Academic journal article New Formations

'The Feelings Behind the Slogans': Abortion Campaigning and Feminist Mood-Work Circa 1979

Academic journal article New Formations

'The Feelings Behind the Slogans': Abortion Campaigning and Feminist Mood-Work Circa 1979

Article excerpt


In 1982, in the wake of a national debate about abortion law in the UK, Michèle Barrett and Mary McIntosh argued that abortion was an indexical issue, providing 'a litmus test of how well - to put it crudely - feminist and socialist views are bearing up against religious and familist forces'.1 Thirty years later, continuing struggles around abortion show it still stands as a measure of mood for a whole range of half-conscious questions about gender, race, family, work, security, and continuity. It is in this way a prime site for exploring 'how power circulates through feeling and how politically salient ways of being and knowing are produced through affective relations and discourses'.2 Yet understanding the operation of affect is quite different from being able to influence it. The essay explores this through an intense internal debate within the Women's Liberation Movement (WLM) over the politics of emotion circa 1979, the year that John Corrie, MP for Bute and Ayrshire, nearly prohibited British women's access to legal abortions. In this I distinguish emotion from affectual mood not just by scale, but by tone, intent and degree of consciousness, as feminists politicised emotions about reproduction in response to Corrie's attack. Yet we shall also see how the debate, and feminists' advocacy of a woman's right to choose, raised powerful feelings within them. Here the politics of mood operates on many levels. We shall also hear how anti-abortion campaigns have played emotional politics, including their characteristically hysterical tone.

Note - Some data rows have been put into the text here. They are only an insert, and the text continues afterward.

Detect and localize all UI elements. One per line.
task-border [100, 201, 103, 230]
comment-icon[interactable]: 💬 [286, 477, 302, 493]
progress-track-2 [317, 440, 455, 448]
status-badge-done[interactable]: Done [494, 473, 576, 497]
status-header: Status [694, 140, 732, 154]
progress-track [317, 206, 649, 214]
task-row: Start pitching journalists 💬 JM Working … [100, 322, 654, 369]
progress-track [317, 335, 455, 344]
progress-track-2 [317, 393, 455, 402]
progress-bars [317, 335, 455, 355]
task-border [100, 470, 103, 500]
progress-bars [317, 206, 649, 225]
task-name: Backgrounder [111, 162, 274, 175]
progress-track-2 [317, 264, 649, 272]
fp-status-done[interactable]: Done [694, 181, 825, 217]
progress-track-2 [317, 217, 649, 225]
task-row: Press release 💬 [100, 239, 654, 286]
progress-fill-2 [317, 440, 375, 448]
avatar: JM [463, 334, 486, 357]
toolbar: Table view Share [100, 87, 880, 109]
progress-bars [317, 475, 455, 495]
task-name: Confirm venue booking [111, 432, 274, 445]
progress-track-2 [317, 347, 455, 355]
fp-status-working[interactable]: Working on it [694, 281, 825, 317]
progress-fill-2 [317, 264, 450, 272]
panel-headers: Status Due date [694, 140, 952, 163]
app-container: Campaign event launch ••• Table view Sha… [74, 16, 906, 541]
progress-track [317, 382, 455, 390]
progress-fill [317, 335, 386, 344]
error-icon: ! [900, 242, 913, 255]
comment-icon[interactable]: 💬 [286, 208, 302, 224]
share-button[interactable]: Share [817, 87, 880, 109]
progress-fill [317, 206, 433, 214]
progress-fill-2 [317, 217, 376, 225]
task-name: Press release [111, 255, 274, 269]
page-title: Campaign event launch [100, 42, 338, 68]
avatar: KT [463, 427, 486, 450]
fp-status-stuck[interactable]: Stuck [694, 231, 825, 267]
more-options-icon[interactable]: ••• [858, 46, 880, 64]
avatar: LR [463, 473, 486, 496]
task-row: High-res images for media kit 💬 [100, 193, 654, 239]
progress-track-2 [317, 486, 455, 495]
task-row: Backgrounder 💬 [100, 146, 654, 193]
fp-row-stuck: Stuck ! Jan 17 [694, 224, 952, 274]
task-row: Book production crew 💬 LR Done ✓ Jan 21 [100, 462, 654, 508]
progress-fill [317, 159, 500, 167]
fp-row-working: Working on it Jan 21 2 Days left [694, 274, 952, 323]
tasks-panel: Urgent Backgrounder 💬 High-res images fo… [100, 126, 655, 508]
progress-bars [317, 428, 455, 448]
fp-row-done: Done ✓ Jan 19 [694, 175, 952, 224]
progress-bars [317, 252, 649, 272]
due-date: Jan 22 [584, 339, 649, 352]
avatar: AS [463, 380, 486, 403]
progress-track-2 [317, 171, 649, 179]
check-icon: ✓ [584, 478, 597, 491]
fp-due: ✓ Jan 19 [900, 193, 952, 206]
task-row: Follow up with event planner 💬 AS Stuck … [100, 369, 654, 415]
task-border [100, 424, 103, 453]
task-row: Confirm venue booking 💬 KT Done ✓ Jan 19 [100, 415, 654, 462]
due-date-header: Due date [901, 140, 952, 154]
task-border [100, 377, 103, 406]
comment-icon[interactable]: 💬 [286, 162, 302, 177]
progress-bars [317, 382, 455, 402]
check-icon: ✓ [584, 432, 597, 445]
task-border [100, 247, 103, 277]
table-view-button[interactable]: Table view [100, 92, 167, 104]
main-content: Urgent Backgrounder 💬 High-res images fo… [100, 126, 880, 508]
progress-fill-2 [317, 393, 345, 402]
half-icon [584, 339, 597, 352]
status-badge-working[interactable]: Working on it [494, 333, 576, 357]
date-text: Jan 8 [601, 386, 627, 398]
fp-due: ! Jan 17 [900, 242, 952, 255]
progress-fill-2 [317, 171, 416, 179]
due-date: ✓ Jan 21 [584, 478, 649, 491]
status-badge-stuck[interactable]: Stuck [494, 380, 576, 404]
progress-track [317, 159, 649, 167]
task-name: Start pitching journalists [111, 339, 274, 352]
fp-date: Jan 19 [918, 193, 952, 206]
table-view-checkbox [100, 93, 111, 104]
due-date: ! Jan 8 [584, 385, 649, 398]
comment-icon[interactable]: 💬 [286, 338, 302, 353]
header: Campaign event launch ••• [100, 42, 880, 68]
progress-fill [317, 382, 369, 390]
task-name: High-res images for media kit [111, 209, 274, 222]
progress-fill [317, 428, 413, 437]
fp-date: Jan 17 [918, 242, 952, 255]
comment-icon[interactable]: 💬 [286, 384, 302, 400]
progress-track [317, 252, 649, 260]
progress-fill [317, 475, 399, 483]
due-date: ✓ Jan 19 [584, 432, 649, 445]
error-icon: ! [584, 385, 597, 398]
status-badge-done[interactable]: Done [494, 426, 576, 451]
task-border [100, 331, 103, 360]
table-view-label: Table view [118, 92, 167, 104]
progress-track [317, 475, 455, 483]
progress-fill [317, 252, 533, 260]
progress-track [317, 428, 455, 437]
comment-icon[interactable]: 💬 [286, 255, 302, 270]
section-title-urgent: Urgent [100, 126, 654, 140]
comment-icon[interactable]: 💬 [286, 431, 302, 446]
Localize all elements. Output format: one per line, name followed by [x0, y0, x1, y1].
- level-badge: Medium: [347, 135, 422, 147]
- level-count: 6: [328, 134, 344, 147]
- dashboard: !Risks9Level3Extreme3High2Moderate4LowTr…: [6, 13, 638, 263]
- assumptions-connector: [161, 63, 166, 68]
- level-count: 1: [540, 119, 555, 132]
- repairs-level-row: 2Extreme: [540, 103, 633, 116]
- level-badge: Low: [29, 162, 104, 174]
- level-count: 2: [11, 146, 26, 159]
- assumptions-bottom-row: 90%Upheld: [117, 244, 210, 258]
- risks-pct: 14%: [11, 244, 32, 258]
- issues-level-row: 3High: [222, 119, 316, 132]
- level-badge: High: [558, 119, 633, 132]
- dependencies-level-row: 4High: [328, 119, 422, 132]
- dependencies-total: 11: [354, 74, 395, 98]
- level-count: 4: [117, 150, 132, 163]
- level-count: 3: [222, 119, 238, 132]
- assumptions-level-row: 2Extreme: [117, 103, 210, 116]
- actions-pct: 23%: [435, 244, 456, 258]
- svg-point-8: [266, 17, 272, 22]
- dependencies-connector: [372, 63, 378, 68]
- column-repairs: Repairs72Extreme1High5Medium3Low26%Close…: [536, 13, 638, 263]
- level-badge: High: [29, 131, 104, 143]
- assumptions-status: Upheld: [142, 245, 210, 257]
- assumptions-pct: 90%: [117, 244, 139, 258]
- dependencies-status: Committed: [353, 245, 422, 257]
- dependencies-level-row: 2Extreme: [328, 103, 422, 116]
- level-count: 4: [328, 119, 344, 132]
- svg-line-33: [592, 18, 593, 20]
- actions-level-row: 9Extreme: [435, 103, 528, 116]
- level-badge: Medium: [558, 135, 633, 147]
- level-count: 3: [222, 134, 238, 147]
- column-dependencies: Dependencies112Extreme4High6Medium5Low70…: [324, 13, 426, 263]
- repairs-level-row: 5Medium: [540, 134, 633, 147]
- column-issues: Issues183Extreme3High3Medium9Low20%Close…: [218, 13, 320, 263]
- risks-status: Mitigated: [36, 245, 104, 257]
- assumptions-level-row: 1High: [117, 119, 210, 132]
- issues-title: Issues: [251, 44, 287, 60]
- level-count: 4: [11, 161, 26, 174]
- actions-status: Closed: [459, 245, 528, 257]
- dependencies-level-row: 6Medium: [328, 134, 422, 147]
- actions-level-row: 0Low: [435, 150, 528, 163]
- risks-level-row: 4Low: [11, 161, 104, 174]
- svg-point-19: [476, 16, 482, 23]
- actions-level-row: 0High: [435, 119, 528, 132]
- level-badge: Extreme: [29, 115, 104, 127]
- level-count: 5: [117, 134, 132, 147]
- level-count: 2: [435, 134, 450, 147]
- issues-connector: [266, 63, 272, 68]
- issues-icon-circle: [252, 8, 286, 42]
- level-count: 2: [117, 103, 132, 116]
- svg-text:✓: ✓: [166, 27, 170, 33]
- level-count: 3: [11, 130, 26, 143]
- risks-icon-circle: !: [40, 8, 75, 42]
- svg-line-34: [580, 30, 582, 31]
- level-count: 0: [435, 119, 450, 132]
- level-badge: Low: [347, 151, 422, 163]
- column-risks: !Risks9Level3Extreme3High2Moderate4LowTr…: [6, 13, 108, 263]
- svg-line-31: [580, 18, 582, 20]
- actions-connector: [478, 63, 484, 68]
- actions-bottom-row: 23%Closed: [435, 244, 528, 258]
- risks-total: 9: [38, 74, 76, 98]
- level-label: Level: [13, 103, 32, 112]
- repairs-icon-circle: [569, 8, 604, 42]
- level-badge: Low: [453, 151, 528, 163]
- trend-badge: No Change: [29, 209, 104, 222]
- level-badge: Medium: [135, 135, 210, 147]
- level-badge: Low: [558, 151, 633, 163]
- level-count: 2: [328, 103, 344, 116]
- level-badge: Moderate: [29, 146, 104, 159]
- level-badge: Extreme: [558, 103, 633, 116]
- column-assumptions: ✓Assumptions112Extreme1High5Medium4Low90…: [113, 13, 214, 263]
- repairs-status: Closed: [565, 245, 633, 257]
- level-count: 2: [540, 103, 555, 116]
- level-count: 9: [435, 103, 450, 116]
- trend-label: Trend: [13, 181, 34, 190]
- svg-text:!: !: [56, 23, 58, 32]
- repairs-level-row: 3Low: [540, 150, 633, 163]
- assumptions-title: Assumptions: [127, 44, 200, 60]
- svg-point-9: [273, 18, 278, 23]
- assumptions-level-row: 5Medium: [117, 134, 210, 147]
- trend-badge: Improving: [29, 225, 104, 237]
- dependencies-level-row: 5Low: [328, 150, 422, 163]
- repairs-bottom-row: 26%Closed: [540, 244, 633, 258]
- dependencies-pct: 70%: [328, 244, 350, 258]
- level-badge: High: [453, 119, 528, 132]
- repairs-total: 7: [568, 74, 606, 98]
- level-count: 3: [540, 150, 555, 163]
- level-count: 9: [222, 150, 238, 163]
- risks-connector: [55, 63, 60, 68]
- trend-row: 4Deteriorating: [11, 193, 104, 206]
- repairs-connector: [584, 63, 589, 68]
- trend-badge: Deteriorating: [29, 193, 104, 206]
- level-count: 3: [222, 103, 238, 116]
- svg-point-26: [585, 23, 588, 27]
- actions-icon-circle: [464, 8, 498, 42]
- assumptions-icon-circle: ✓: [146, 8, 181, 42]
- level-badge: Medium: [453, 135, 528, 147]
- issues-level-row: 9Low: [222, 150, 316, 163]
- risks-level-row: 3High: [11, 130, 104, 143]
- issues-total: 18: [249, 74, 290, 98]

I begin by detailing the campaigns against the Corrie Bill. These chart a very different mood-map of 1979 to that captured by the rightist historical set-piece of a winter of discontent supposedly broken by Thatcher's spring- cleaning government. I then focus on the women's movement's internal debates, considering both emotion as movement method and the reality of mixed feelings for individual women involved. I conclude by returning to general questions about how we may apprehend public mood, whether minority social movements may influence it, and also, more generally, the 'moodwork' which an honest account of reproductive politics involves.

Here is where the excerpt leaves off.